> **Exercise objective**
Go to the line containing "المصرية. يسعدنا تلقي اتصالاتكم في أي" in the records below and print it and every following line exactly, on through the line containing "Точечные светильники", then stop.

> **Data to use**
........

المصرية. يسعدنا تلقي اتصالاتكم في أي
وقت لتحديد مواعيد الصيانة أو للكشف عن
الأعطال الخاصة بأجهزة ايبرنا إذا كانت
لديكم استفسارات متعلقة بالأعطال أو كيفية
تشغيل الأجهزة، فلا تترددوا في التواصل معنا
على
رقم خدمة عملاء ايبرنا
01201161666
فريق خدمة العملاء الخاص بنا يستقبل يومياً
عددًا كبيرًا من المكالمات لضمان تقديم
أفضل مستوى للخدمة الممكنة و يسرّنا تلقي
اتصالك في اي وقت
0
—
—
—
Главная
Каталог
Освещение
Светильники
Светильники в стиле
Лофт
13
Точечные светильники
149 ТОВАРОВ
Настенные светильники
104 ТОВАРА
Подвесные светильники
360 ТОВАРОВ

........

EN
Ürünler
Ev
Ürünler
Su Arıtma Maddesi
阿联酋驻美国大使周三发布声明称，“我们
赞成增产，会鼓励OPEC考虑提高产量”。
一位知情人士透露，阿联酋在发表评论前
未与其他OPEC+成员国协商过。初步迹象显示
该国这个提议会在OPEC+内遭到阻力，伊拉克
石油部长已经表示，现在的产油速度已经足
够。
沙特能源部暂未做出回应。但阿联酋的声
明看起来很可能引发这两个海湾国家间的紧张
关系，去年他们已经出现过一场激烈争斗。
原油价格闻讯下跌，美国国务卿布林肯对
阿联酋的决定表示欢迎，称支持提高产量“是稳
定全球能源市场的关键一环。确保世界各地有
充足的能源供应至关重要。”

........

> **Written response**
المصرية. يسعدنا تلقي اتصالاتكم في أي
وقت لتحديد مواعيد الصيانة أو للكشف عن
الأعطال الخاصة بأجهزة ايبرنا إذا كانت
لديكم استفسارات متعلقة بالأعطال أو كيفية
تشغيل الأجهزة، فلا تترددوا في التواصل معنا
على
رقم خدمة عملاء ايبرنا
01201161666
فريق خدمة العملاء الخاص بنا يستقبل يومياً
عددًا كبيرًا من المكالمات لضمان تقديم
أفضل مستوى للخدمة الممكنة و يسرّنا تلقي
اتصالك في اي وقت
0
—
—
—
Главная
Каталог
Освещение
Светильники
Светильники в стиле
Лофт
13
Точечные светильники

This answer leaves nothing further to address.